Plasmids used in these studies. (A) Construction of plasmids pMalE-Coh1 and pMalE-Coh6 to investigate the function of different cohesins. The MalE-Coh1 fusion protein contains the peptide from amino acids 312 to the 453 of CbpA (17). The MalE-Coh6 fusion protein contains residues corresponding to amino acids 1113 to 1254 of CbpA (17). (B) Construction of MalE fusion proteins for investigation of binding by the dockerin from EngB. Plasmid pMalE-316EngB441 was constructed for the production of a fusion protein that contained MalE fused with the peptide corresponding to amino acids 316 to 441 in the dockerin of EngB (4).
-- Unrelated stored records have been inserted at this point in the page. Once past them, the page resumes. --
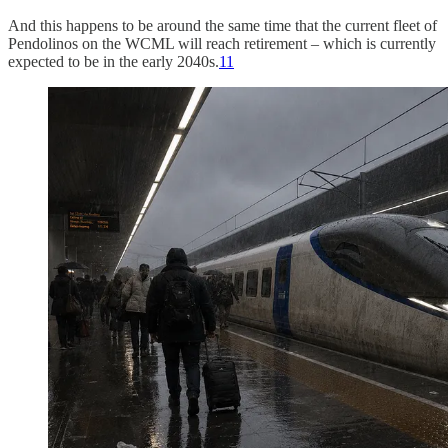
And this happens to be around the same time that the current fleet of
Pendolinos on the WCML will reach retirement – which is currently
expected to be in the early 2040s.
11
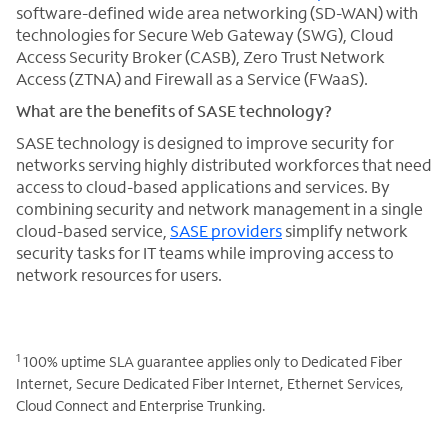
software-defined wide area networking (SD-WAN) with
technologies for Secure Web Gateway (SWG), Cloud
Access Security Broker (CASB), Zero Trust Network
Access (ZTNA) and Firewall as a Service (FWaaS).
What are the benefits of SASE technology?
SASE technology is designed to improve security for
networks serving highly distributed workforces that need
access to cloud-based applications and services. By
combining security and network management in a single
cloud-based service,
SASE providers
simplify network
security tasks for IT teams while improving access to
network resources for users.
1
100% uptime SLA guarantee applies only to Dedicated Fiber
Internet, Secure Dedicated Fiber Internet, Ethernet Services,
Cloud Connect and Enterprise Trunking.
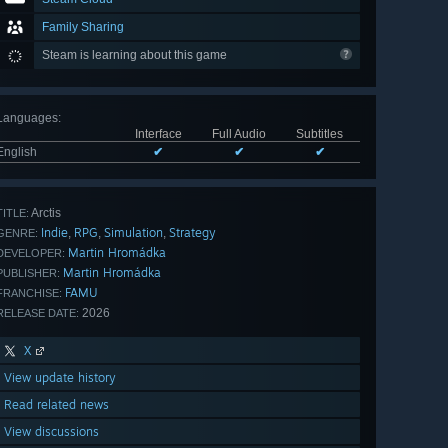
Family Sharing
Steam is learning about this game
Languages
:
Interface
Full Audio
Subtitles
English
✔
✔
✔
Arctis
TITLE:
Indie
RPG
Simulation
Strategy
,
,
,
GENRE:
Martin Hromádka
DEVELOPER:
Martin Hromádka
PUBLISHER:
FAMU
FRANCHISE:
2026
RELEASE DATE:
X
View update history
Read related news
View discussions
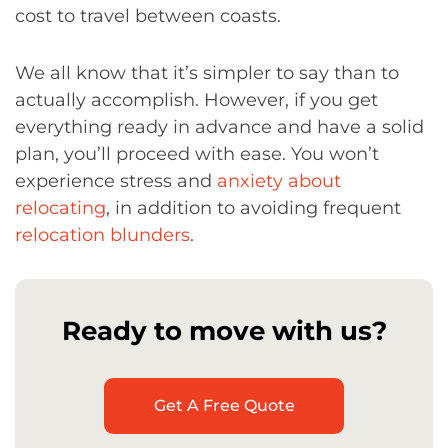
cost to travel between coasts.
We all know that it’s simpler to say than to
actually accomplish. However, if you get
everything ready in advance and have a solid
plan, you’ll proceed with ease. You won’t
experience stress and
anxiety about
relocating
, in addition to avoiding frequent
relocation blunders
.
Ready to move with us?
Get A Free Quote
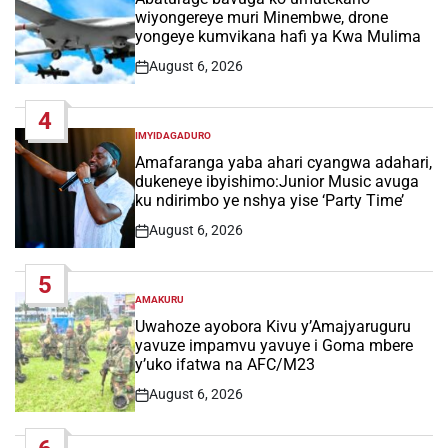
wiyongereye muri Minembwe, drone
yongeye kumvikana hafi ya Kwa Mulima
August 6, 2026
Post
Date
4
IMYIDAGADURO
POSTED
IN
Amafaranga yaba ahari cyangwa adahari,
dukeneye ibyishimo:Junior Music avuga
ku ndirimbo ye nshya yise ‘Party Time’
August 6, 2026
Post
Date
5
AMAKURU
POSTED
IN
Uwahoze ayobora Kivu y’Amajyaruguru
yavuze impamvu yavuye i Goma mbere
y’uko ifatwa na AFC/M23
August 6, 2026
Post
Date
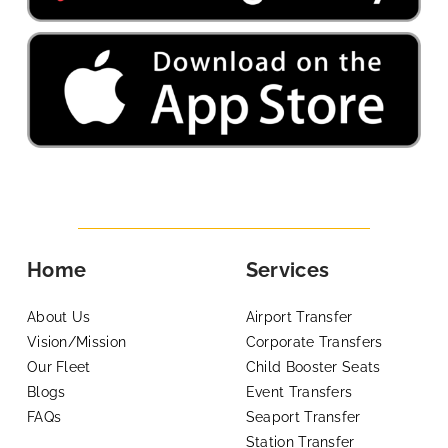
Home
Services
About Us
Airport Transfer
Vision/Mission
Corporate Transfers
Our Fleet
Child Booster Seats
Blogs
Event Transfers
FAQs
Seaport Transfer
Station Transfer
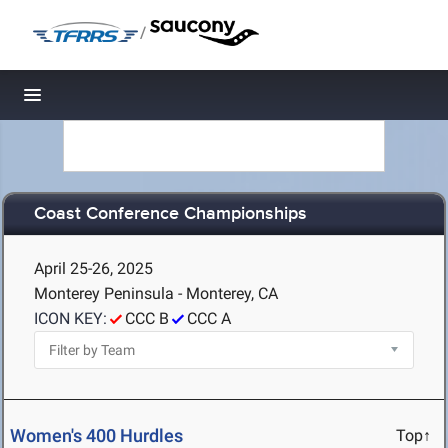
/
Toggle navigation
Coast Conference Championships
April 25-26, 2025
Monterey Peninsula - Monterey, CA
ICON KEY:
CCC B
CCC A
Women's 400 Hurdles
Top↑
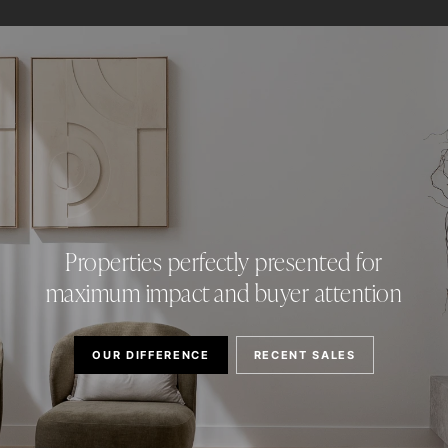
Properties perfectly presented for
maximum impact and buyer attention
OUR DIFFERENCE
RECENT SALES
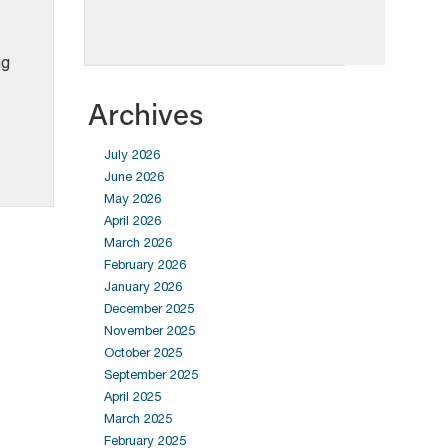
ng
Archives
July 2026
June 2026
May 2026
April 2026
March 2026
February 2026
January 2026
December 2025
November 2025
October 2025
September 2025
April 2025
March 2025
February 2025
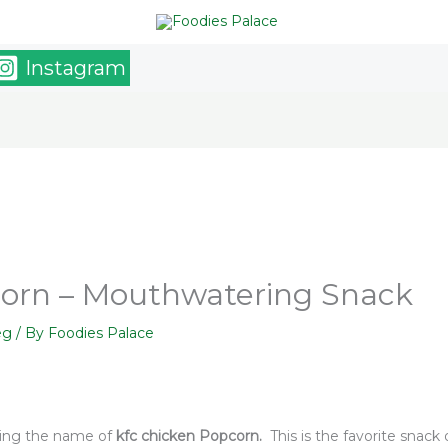
Instagram
corn – Mouthwatering Snack
eg
/ By
Foodies Palace
ring the name of
kfc chicken Popcorn.
This is the favorite snack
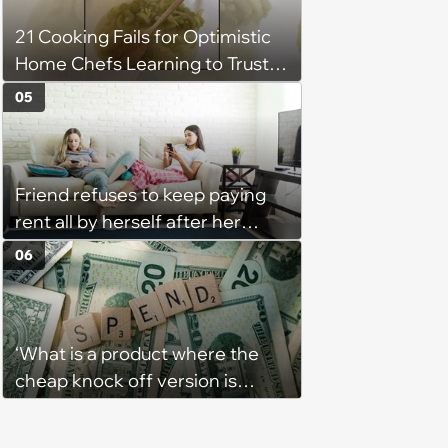
'There's a huge difference
21 Cooking Fails for Optimistic
between helping family and
Home Chefs Learning to Trust
becoming unpaid childcare.'
the Process (August 5th, 2026)
05
Friend refuses to keep paying
rent all by herself after her
roommate gets behind on
06
payments for the third month in
a row without intending to
change the situation: ‘I was tired
‘What is a product where the
of being her backup bank
cheap knock off version is
account’
somehow better that the
original?’: People discuss what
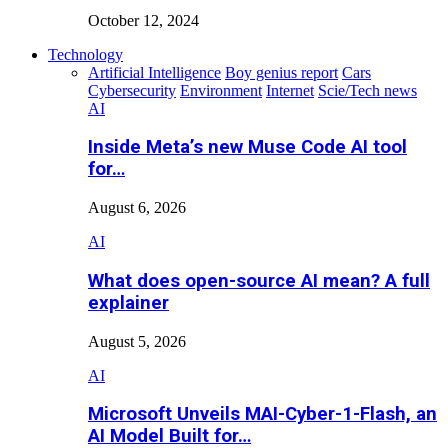
October 12, 2024
Technology
Artificial Intelligence
Boy genius report
Cars
Cybersecurity
Environment
Internet
Scie/Tech news
AI
Inside Meta’s new Muse Code AI tool
for…
August 6, 2026
AI
What does open-source AI mean? A full
explainer
August 5, 2026
AI
Microsoft Unveils MAI-Cyber-1-Flash, an
AI Model Built for…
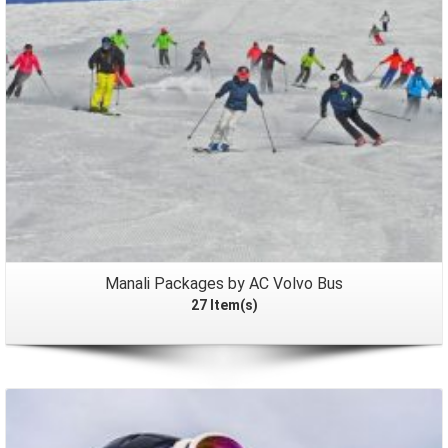
Manali Packages by AC Volvo Bus
27 Item(s)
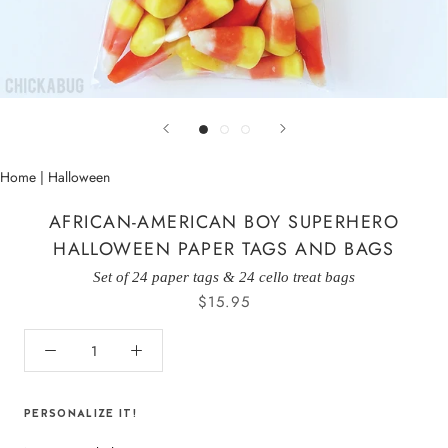
Home
|
Halloween
AFRICAN-AMERICAN BOY SUPERHERO
HALLOWEEN PAPER TAGS AND BAGS
Set of 24 paper tags & 24 cello treat bags
$15.95
PERSONALIZE IT!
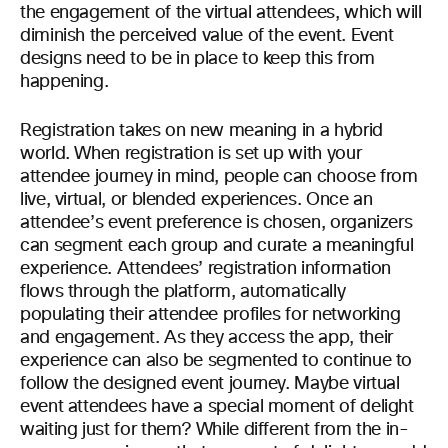
the engagement of the virtual attendees, which will
diminish the perceived value of the event. Event
designs need to be in place to keep this from
happening.
Registration takes on new meaning in a hybrid
world. When registration is set up with your
attendee journey in mind, people can choose from
live, virtual, or blended experiences. Once an
attendee’s event preference is chosen, organizers
can segment each group and curate a meaningful
experience. Attendees’ registration information
flows through the platform, automatically
populating their attendee profiles for networking
and engagement. As they access the app, their
experience can also be segmented to continue to
follow the designed event journey. Maybe virtual
event attendees have a special moment of delight
waiting just for them? While different from the in-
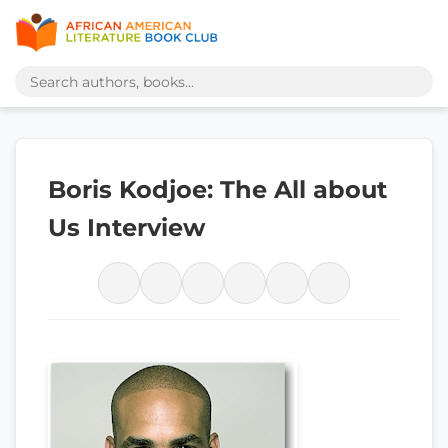
Boris Kodjoe: The All about
Us Interview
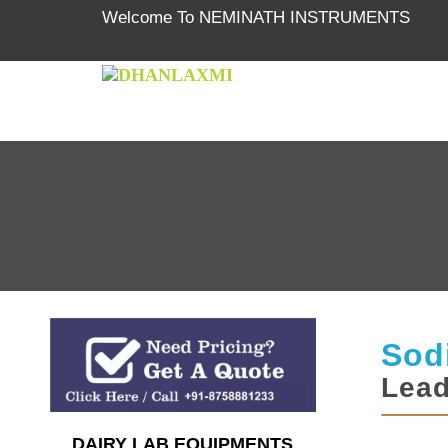
Welcome To NEMINATH INSTRUMENTS
Sod
Lead
DAIRY LAB EQUIPMENTS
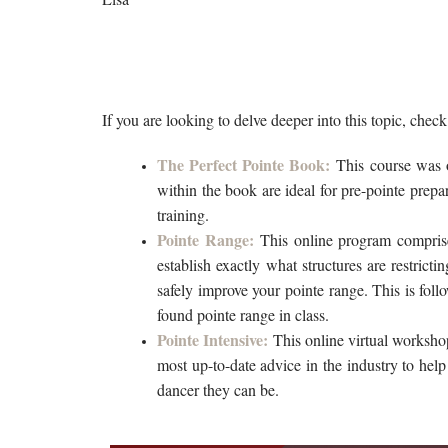
If you are looking to delve deeper into this topic, chec
The Perfect Pointe Book:
This course was o
within the book are ideal for pre-pointe prepa
training.
Pointe Range:
This online program compri
establish exactly what structures are restricti
safely improve your pointe range. This is follo
found pointe range in class. 
Pointe Intensive:
This online virtual worksho
most up-to-date advice in the industry to help
dancer they can be.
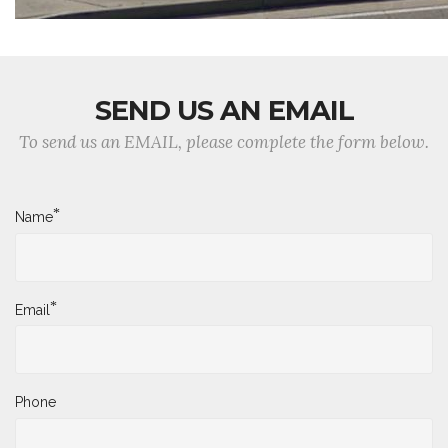
SEND US AN EMAIL
To send us an EMAIL, please complete the form below.
*
Name
*
Email
Phone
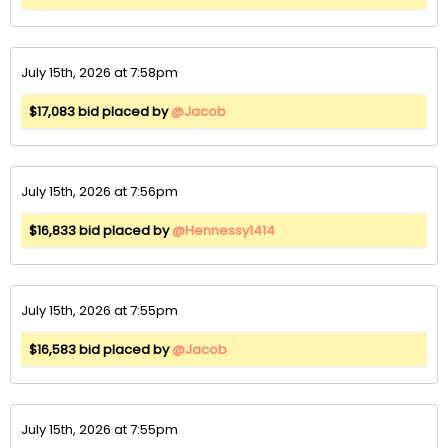
July 15th, 2026 at 7:58pm
$17,083 bid placed by
@Jacob
July 15th, 2026 at 7:56pm
$16,833 bid placed by
@Hennessy1414
July 15th, 2026 at 7:55pm
$16,583 bid placed by
@Jacob
July 15th, 2026 at 7:55pm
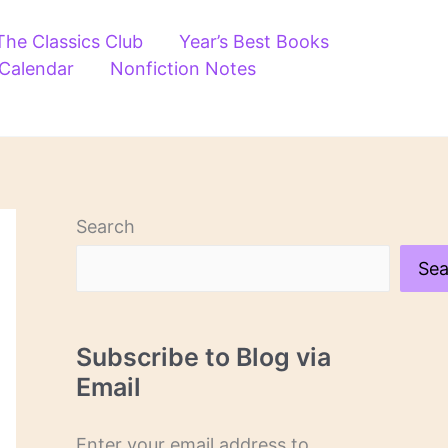
The Classics Club
Year’s Best Books
 Calendar
Nonfiction Notes
Search
Sea
Subscribe to Blog via
Email
Enter your email address to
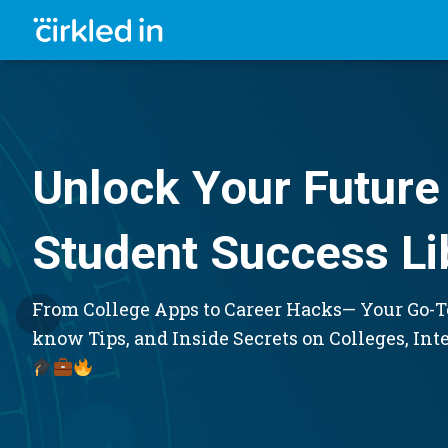
Unlock Your Future 
Student Success Li
From College Apps to Career Hacks— Your Go-To
know Tips, and Inside Secrets on Colleges, Int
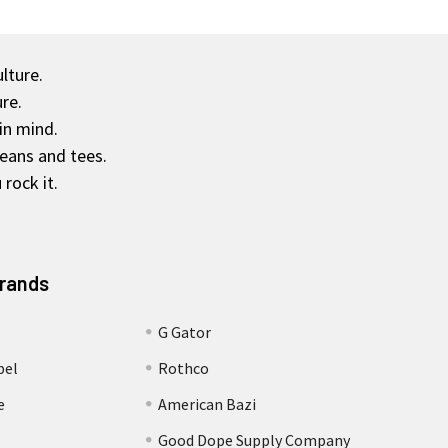
ulture.
re.
in mind.
jeans and tees.
rock it.
Brands
G Gator
bel
Rothco
e
American Bazi
Good Dope Supply Company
Plasmid pMalE-256-EngB383 was constructed for the production of a fusion protein comprising MalE and a peptide corresponding to amino acids 265 to 383 of CbpA but lacking the dockerin of EngB (4). The XbaI site was from the engB gene. To obtain the PstI site used for subcloning into pMal-c2, the XbaI-BstI107I fragment of pC2-engB (4) was subcloned into the XbaI and HincII sites of M13mp18 (22). The SmaI site and TAA (translation stop codon)-SalI site were constructed by site-directed mutagenesis.

FIG. 3

Effect of SDS concentration on binding of MalE-Coh6 to ExgS and EngE, as tested by slot blotting. Purified ExgS (A) and EngE (B) were blotted onto nitrocellulose membrane disks. Binding ability was monitored by using binding buffer containing MalE-Coh6 and different concentrations of SDS. The interaction Western blot assay (19) was employed to measure the interaction of Coh6 with ExgS and EngE, which is evidenced by dark bands on the disks. The disks blotted with ExgS and EngE were treated with anti-MalE to confirm that the proteins were not recognized by antibody alone (no. 0) but required the binding of Coh6. The numbers above the blots indicate the concentration of SDS: 1, 0%; 2, 0.001%; 3, 0.005%; 4, 0.01%; 5, 0.05%; 6, 0.1%; and 7, 0.5% SDS.

FIG. 4

Interaction of ExgS, EngE, and CbpA with Coh1 and Coh6. (A) Coomassie blue staining of SDS-PAGE gel of CbpA. (B) Interaction Western blot prepared using MalE. (C) Interaction Western blot prepared using MalE-Coh1. (D) Interaction Western blot prepared using MalE-Coh6. Lanes: M, molecular mass markers; 1, ExgS; 2, EngE; 3, CbpA.

FIG. 5

Alignment of the duplicated segments of EngB, EngE, ExgS, and EngH of C. cellulovorans. Shaded-boxed amino acids are identical or have similar chemical properties. The numbers refer to amino acid residues of each enzyme; all sequences are numbered from Met-1 of the peptide. Similar residues are as follows: V, L, I, M, and F; R and K; D and E; N and Q; Y, F, and W; and S and T.

FIG. 6

Interactions between CbpA and the dockerin of EngB. (A) Coomassie blue staining of CbpA on an SDS-PAGE gel. The CbpA band is located at the position corresponding to 190 kDa. (B) Ordinary Western blot prepared using anti-CbpA immunoglobulin G. (C) Interaction Western blot with MalE as a control and without dockerin. (D) MalE-EngB with dockerin. (E) MalE-EngB without dockerin. Lane M, molecular mass markers.